Réactions des personnalités politiques suite à la victoire de Ségolène Royal aux primaires du PS
DSK
"Elle a gagné, elle a bien gagné, tout le monde sera derrière elle."
"On a mené une belle bataille et constitué une force dans le PS avec laquelle il faudra compter demain", a-t-il ajouté.
"Les socialistes ont une candidate et il faut gagner contre la droite."
Bertrand Delanoë Le maire PS de Paris, un proche de Lionel Jospin, qui avait laissé entendre qu'il voterait blanc au scrutin interne des socialistes, a déclaré à l'AFP qu'à "l'issue d'un remarquable processus démocratique, aujourd'hui pour la première fois une femme peut devenir présidente de la République, ce qui est en soi un événement politique considérable et progressiste".
Il a tenu à féliciter la présidente de Poitou-Charentes "pour son excellent score, qui est, pour elle comme pour nous tous, source de légitimité et de force".
"Le moment est venu de rassembler tous les socialistes dont je suis fier de faire partie", a dit le maire, qui a adressé un "message d'amitié" à DSK et Fabius.
"Le PS a un objectif : battre la droite, et une ambition que porte désormais Ségolène Royal : développer de 2007 à 2012 un projet politique inédit au service de la France", a-t-il ajouté.

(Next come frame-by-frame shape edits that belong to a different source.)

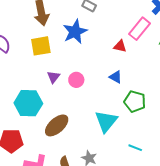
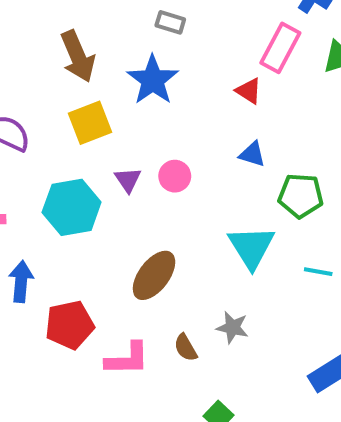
red triangle: (120, 46) -> (249, 91), turned 32
cyan hexagon: (28, 103) -> (72, 207), moved
cyan line: (135, 148) -> (318, 272), moved

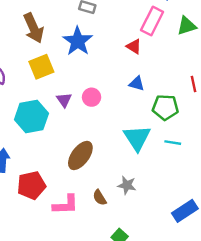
cyan line: (318, 272) -> (173, 143), moved

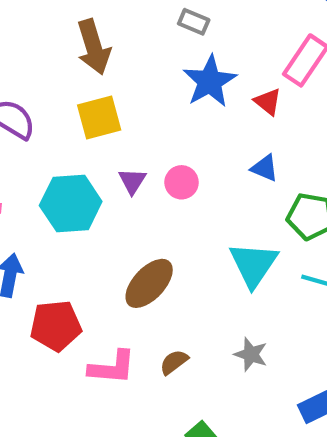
blue star: (78, 41) -> (210, 81), moved
gray star: (127, 185) -> (251, 354), moved
brown semicircle: (100, 197) -> (174, 362), turned 77

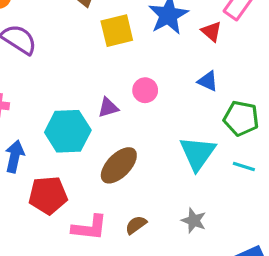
yellow square: (99, 117) -> (117, 31), moved
purple triangle: (132, 181) -> (108, 108), moved, turned 40
cyan hexagon: (71, 204) -> (68, 131), moved

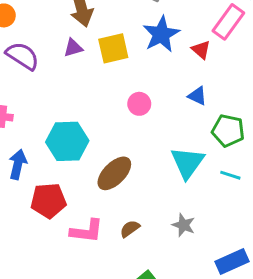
purple triangle: (108, 108) -> (73, 48), moved

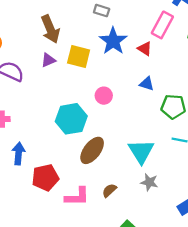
yellow square: (113, 48) -> (79, 57), turned 35
cyan hexagon: (67, 141) -> (71, 119), moved
cyan triangle: (187, 163) -> (141, 151), moved

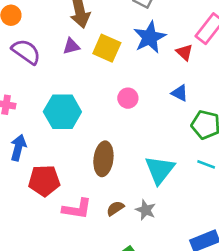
cyan hexagon: (71, 119) -> (62, 112), moved
brown ellipse: (92, 150) -> (103, 159), turned -40
gray star: (149, 182) -> (146, 210), moved

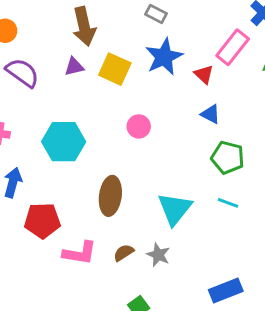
blue triangle: (180, 93) -> (211, 114), moved

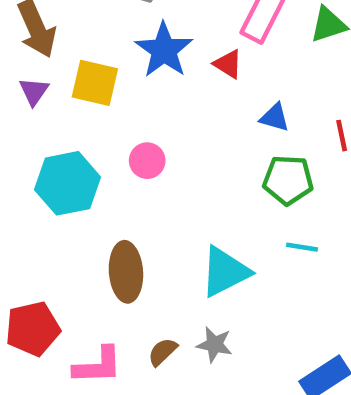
purple triangle: (74, 67) -> (34, 91), turned -30
blue triangle: (211, 114) -> (275, 117), moved
cyan hexagon: (64, 142) -> (67, 183), moved
cyan triangle: (175, 209) -> (225, 272), turned 36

"Jamais sans doute le besoin de renouveau ne s'était exprimé de façon aussi forte au sein de la société française. Pour y répondre, nous devrons avoir le courage de dire la vérité sur nos analyses, nos choix et nos actes", a poursuivi M. Delanoë qui a appelé à "des réformes d'une audace radicale".
"J'entends évidemment m'engager résolument dans cette bataille démocratique" et "je souhaite qu'autour de Ségolène Royal, se crée une dynamique collective qui, le moment venu, devra rassembler l'ensemble des forces démocratiques de notre pays", a dit le maire.
Arnaud Montebourg Le porte-parole de Ségolène Royal a estimé qu'avec la désignation de celle-ci comme candidate du PS à la présidentielle c'est "la construction d'un socialisme rénové" qui débute.
"C'est un moment important, les militants socialistes ont voulu tourner la page d'une certaine forme de passé du parti socialiste, de certaines querelles", a dit M. Montebourg devant la presse, au siège du parti.
"Nous allons nous donner la main", a-t-il encore déclaré, estimant que le rassemblement se ferait sans problème entre les trois candidats à l'investiture, et ensuite "pour rassembler toutes les autres gauches".
"Là, le travail ne fait que commencer", a-t-il dit.
Jean-Luc Mélenchon Ce proche de Laurent Fabius s'est dit "très déçu" par le vote des militants socialistes en faveur de Ségolène Royal, et a insisté sur le rôle futur des collectifs antilibéraux pour éviter que la gauche soit "déséquilibrée".
"Je suis très déçu, je suis perplexe, ça me met dans un sentiment de consternation", a-t-il déclaré devant la presse, au siège du parti socialiste.
"Je ne pensais pas que le PS se donnerait une orientation politique comme ça, avec des positions avec lesquelles je ne suis pas en phase", a-t-il ajouté, citant notamment l'assouplissement de la carte scolaire. "Je me demande ce que je vais faire", a-t-il indiqué.
Pour lui, "la responsabilité des collectifs antilibéraux est plus grande que jamais : ils doivent arriver à dégager un candidat commun entre eux pour qu'il y ait une véritable dynamique de gauche".
"Autrement la gauche va être déséquilibrée, si elle est uniquement appuyée sur le centre gauche. Il faut que toute la gauche soit représentée dans cette élection", a-t-il souligné.